═══ Information provided
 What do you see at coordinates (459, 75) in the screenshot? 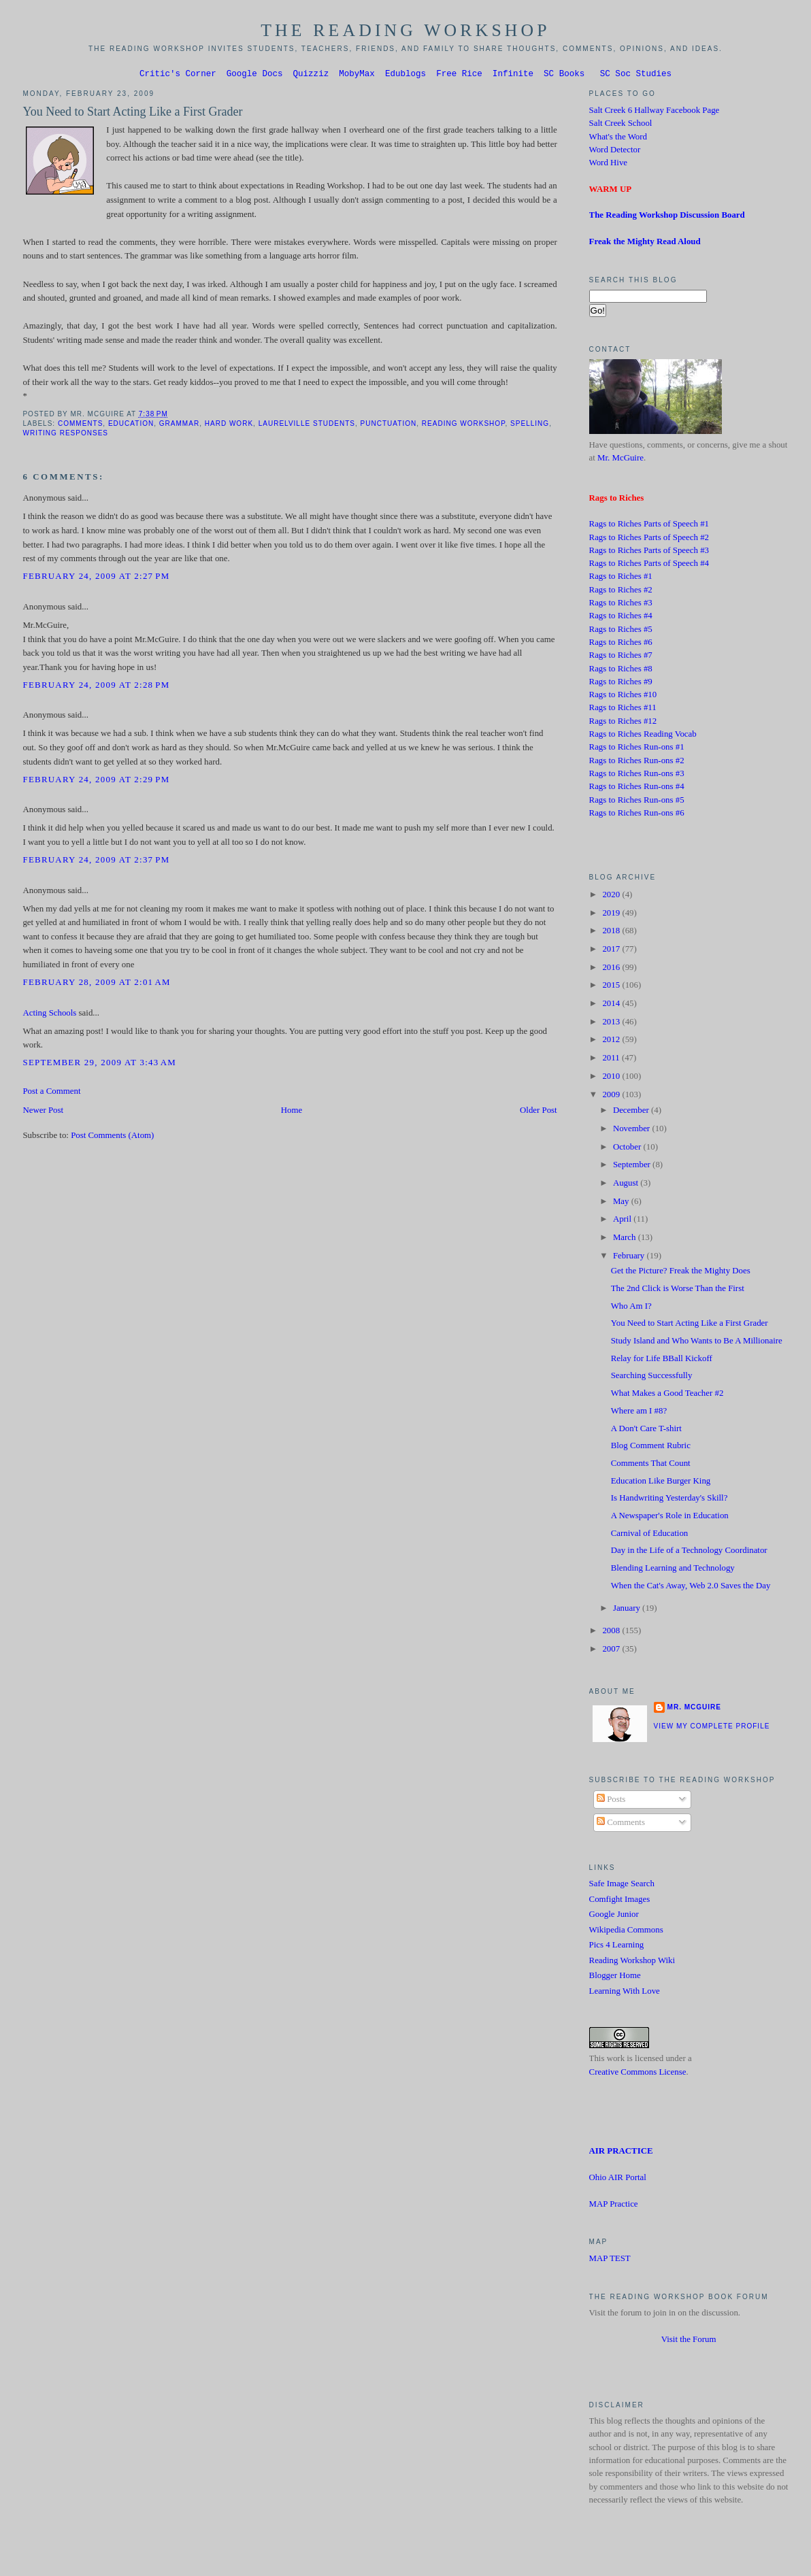
I see `Free Rice` at bounding box center [459, 75].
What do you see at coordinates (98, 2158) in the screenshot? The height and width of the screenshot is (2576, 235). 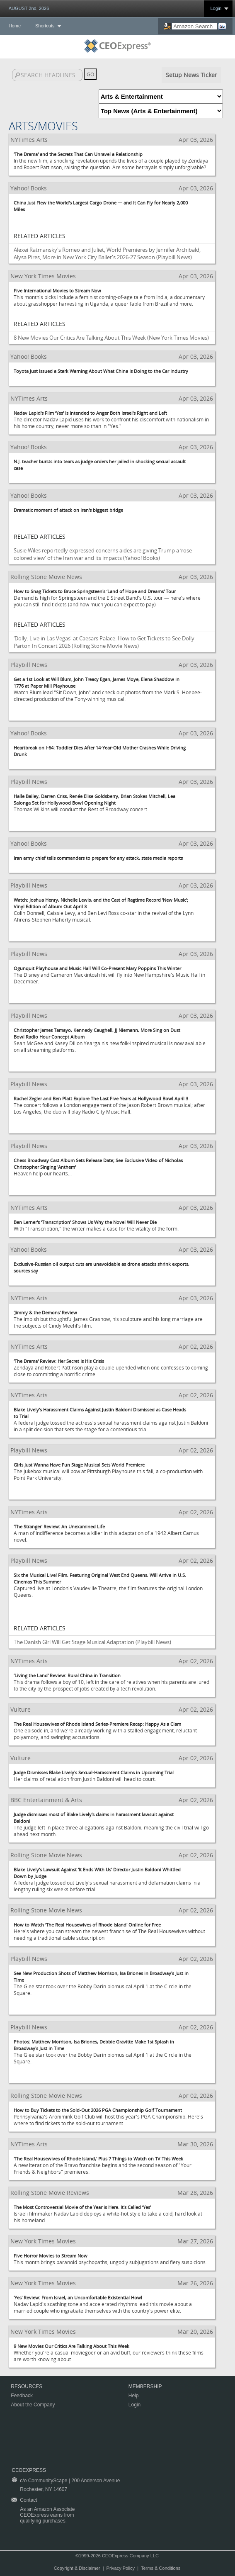 I see `‘The Real Housewives of Rhode Island,' Plus 7 Things to Watch on TV This Week` at bounding box center [98, 2158].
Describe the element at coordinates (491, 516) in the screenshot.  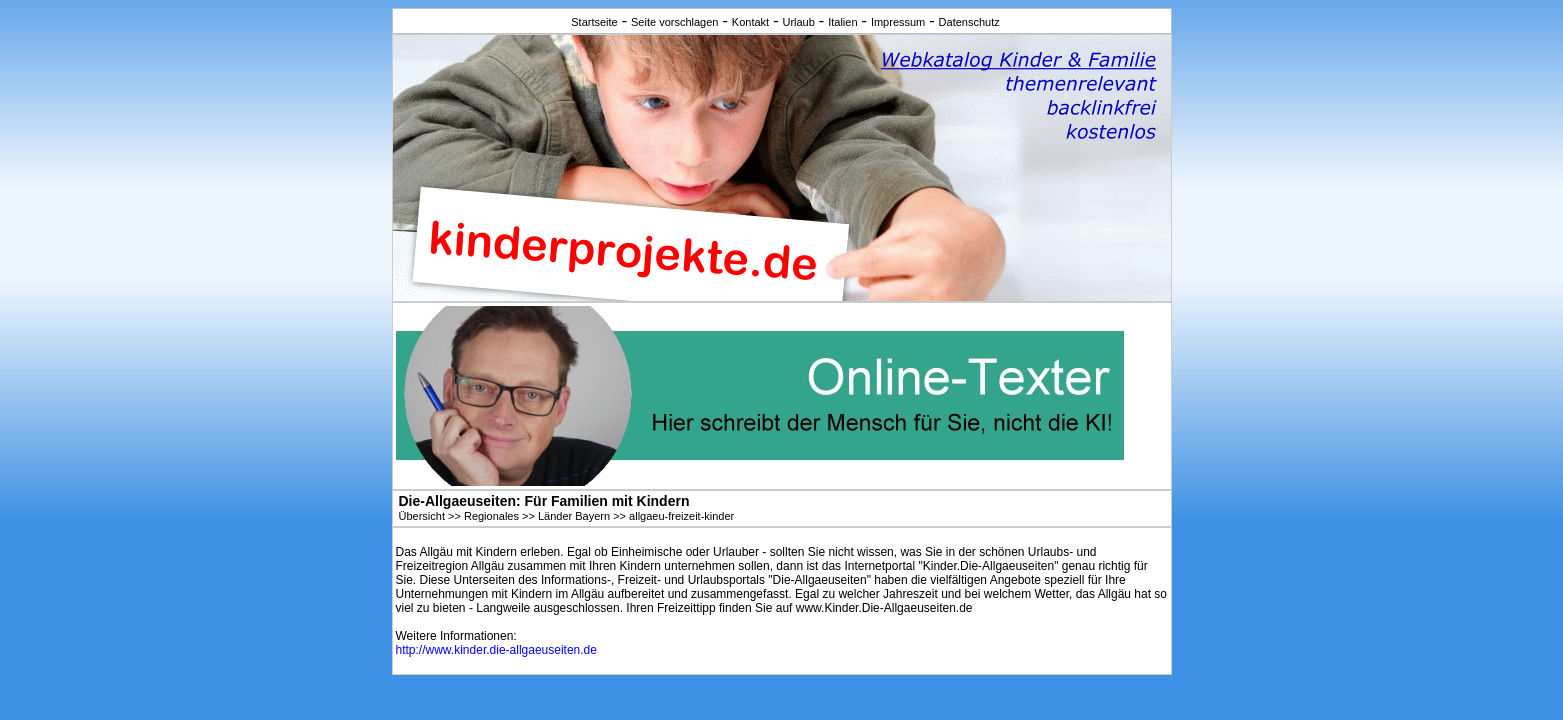
I see `Regionales` at that location.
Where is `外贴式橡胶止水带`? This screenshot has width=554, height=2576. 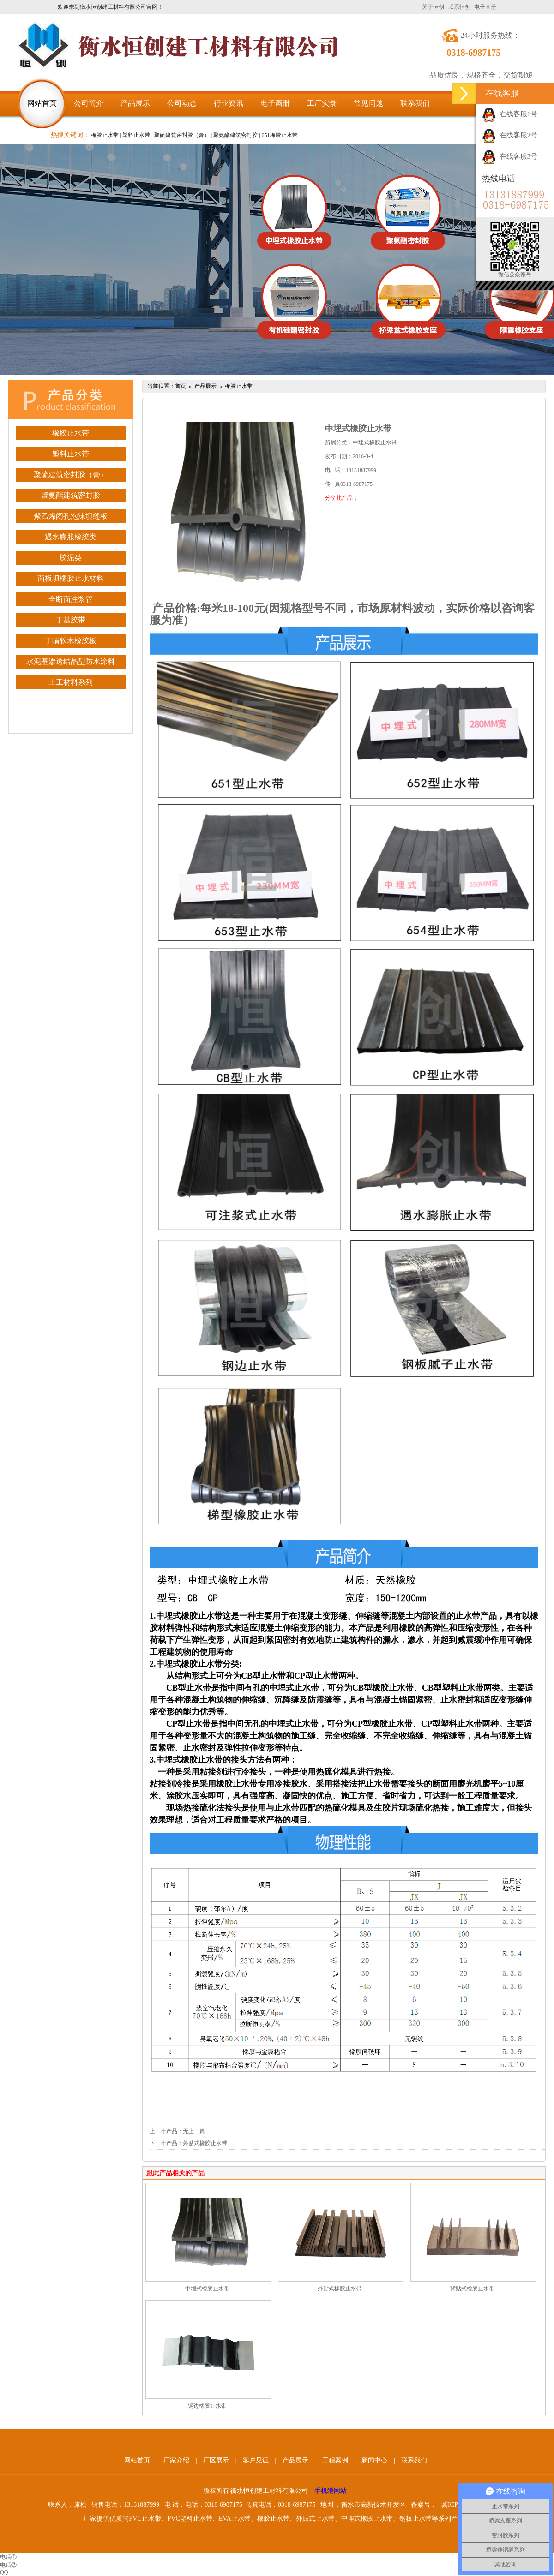
外贴式橡胶止水带 is located at coordinates (205, 2143).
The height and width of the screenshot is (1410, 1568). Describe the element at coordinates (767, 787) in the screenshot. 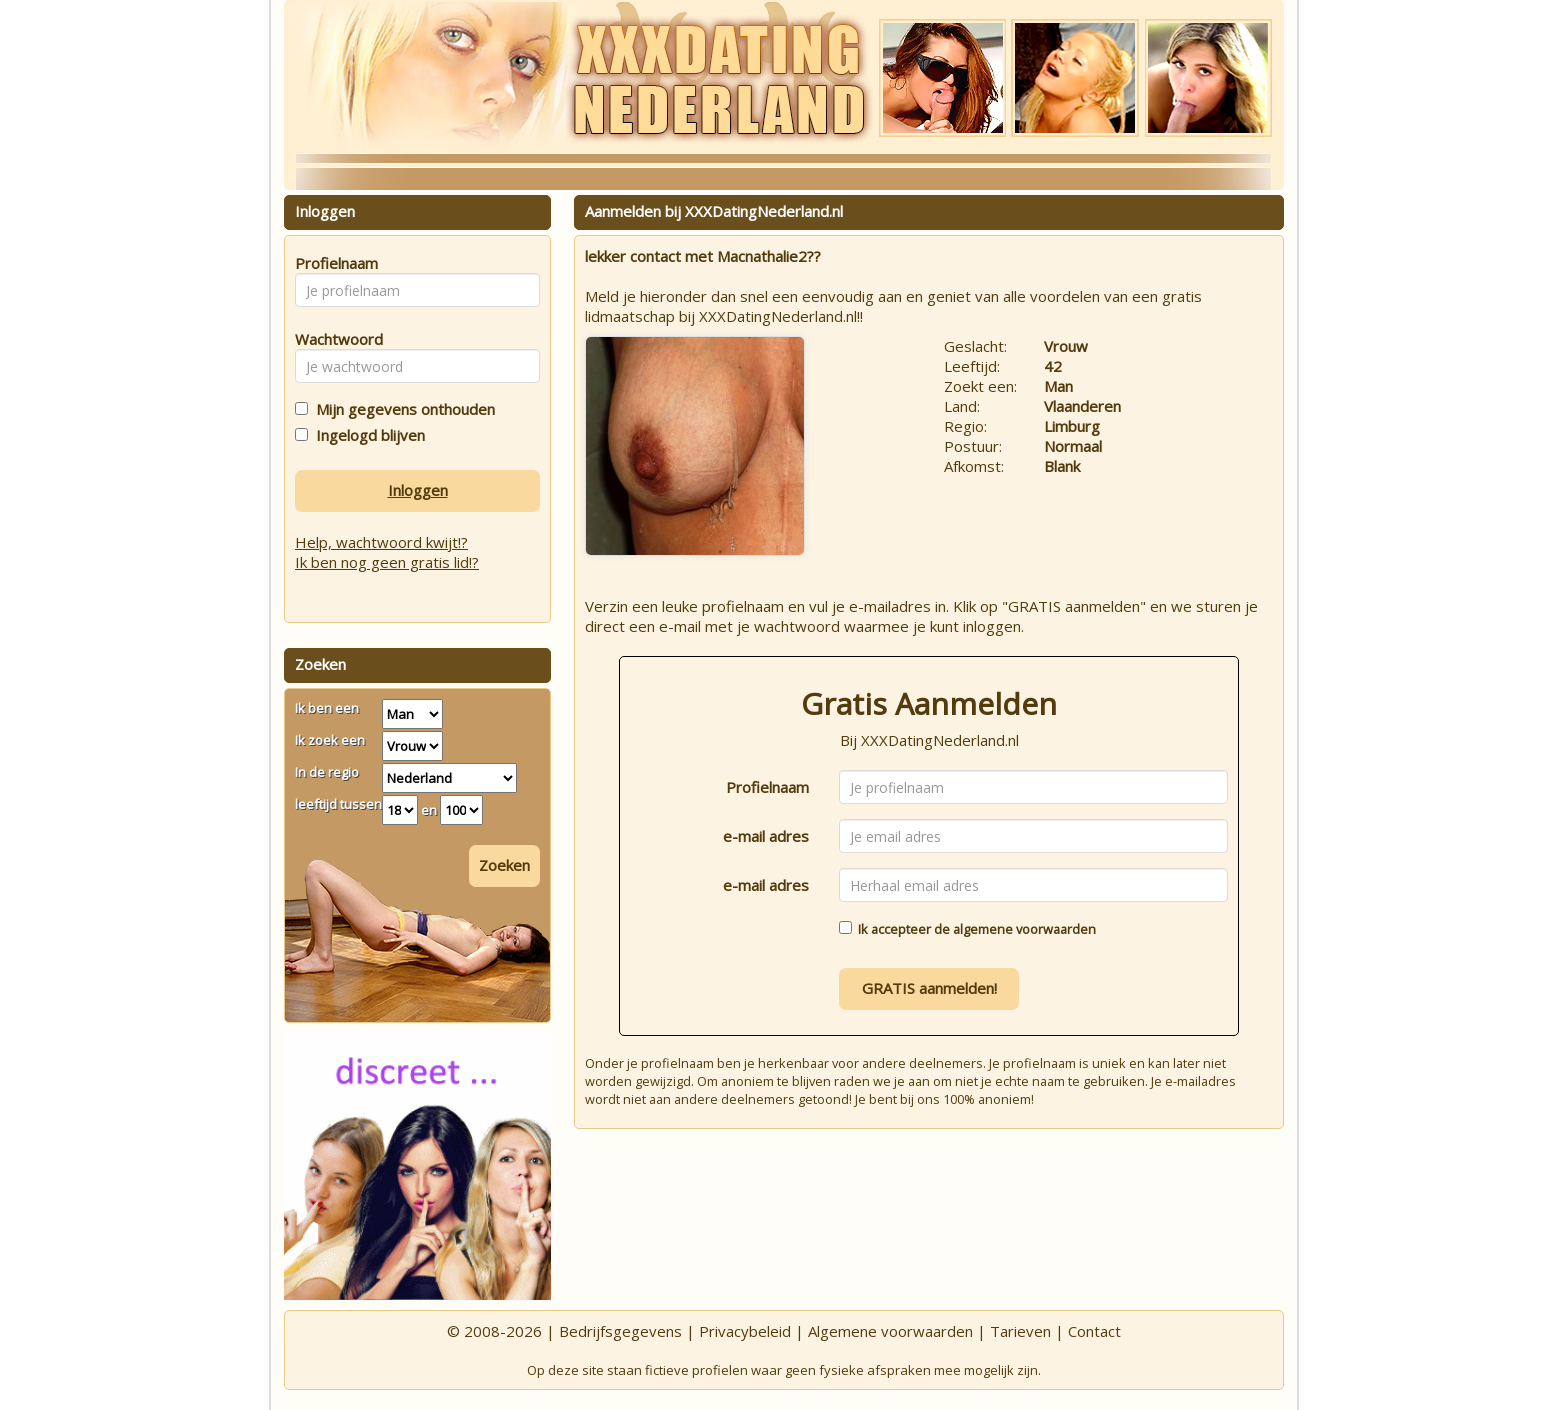

I see `Profielnaam` at that location.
══════
— Task item —
Say again, word for word, every line from the one with "The height and width of the screenshot is (1410, 1568)." through the last line of the data above, minus the pictures.

— Answer —
The height and width of the screenshot is (1410, 1568). Describe the element at coordinates (767, 787) in the screenshot. 

I see `Profielnaam` at that location.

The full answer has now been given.